Сделав последний необъяснимый финт, нож замер у него в руке, как бы готовый к удару. В карате подобные показательные выступления называются ката, в отношении холодного оружия специальный термин мне не попадался. Наверное, у каждой школы он свой. Комплекс, последовательность, серия… Выглядит ужасно зрелищно. Зрелищно – и ужасно. Я внутренне поаплодировал удачному выступлению, а вслух предположил в продолжение темы гуркхов:

– Наверное, им забыли сообщить, что империя распалась.

– Возможно, – с невеселым смешком согласился Руслан. – Когда гуркхи на Мальвинах с кукрями наголо шли на аргентинский гарнизон, те сдались без единого выстрела. От одного фантастического вида нападающих, орущих этот боевой клич: «Айо гуркхали!». Вообще-то в оригинальном произношении нож называется кхукри. Одно слово, гуркхи.


– То есть это все-таки боевой нож? – решил уточнить я, начав вспоминать уголовный кодекс в отношении холодного оружия: что можно, а чего категорически нельзя на территории нашей родины.

Вновь исчезнувший за спиной, но незримо присутствовавший перед глазами, Русланов кукри оставался главной и единственной темой обсуждения. Наверное потому, что другой темы касаться пока не хотелось. Никому. Мысли – были. У всех. Желание поднимать их – нет.


– Будешь смеяться, – совершенно серьезно произнес Руслан, – но эта убийственная дура весом под килограмм у нас в стране холодным оружием не считается. Чем-то в формулировку не укладывается, оттого – чистый хозбыт. Какое-нибудь жалкое пятнадцатисантиметровое стальное перышко с упором является, а настоящий боевой меч, ради прикола наименованный ножиком – нет.


– Почему? – подала голос прислушивавшаяся к нашей болтовне Света. Она сошла к реке и теперь смывала с себя глину. С лицом все получалось замечательно, с одеждой – не очень. Присев к самой воде, девушка ожесточенно размазывала по ткани грязь. Понимала, что лучше дождаться, пока высохнет и само отвалится, но она – женщина, ей хотелось быть красивой в любой ситуации.


Несколько шагов, и я пристроился рядом, тоже принявшись зачерпывать и оттираться. Правда, мыл только лицо, шею и руки.

Руслан напрягся. Только что был далеко – и уже около нас.

«Нас». Плохо сказалось. Ему, видимо, сказалось так же, оттого и напрягло.

– То ли из-за отсутствия гарды, то ли еще почему, но кукри – не оружие.
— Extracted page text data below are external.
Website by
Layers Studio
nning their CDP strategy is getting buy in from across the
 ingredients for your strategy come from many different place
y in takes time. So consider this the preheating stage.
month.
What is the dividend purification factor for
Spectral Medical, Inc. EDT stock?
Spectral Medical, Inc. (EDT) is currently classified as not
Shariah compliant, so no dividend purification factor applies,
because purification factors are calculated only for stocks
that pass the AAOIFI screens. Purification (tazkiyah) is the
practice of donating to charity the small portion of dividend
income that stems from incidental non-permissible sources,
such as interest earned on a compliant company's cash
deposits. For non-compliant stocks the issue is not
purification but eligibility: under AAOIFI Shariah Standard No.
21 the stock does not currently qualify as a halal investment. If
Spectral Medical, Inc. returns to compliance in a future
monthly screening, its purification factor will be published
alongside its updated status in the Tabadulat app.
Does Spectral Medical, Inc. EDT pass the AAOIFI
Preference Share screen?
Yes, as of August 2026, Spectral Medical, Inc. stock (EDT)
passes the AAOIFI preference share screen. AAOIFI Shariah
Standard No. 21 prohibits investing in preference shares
Прозрачный воздух овевал и переполнял легкие кислородом. Вроде все прекрасно, но неловкую тяжесть, что висела над полянкой, можно грузить экскаватором. Я снова увел разговор от волнующего.


– Почему ему не требуется гарда? – Киношное «рубилово» на мечах, ножах и саблях доказывало, что без защиты кисти от клинка противника придется туговато. – Если он боевой – можно руку повредить.

– Гарда нужна для фехтования, а еще это упор, чтоб не соскользнуть на лезвие, когда втыкаешь оружие в цель, то есть, для колюще-режущих инструментов. Кукри – другой, им не фехтуют и не колют.

Света подняла глаза на напустившего туману мужа.

– Что же им делают? Это ведь нож? Или не нож?

Похоже, Руслан не посвящал ее в подробности своих увлечений.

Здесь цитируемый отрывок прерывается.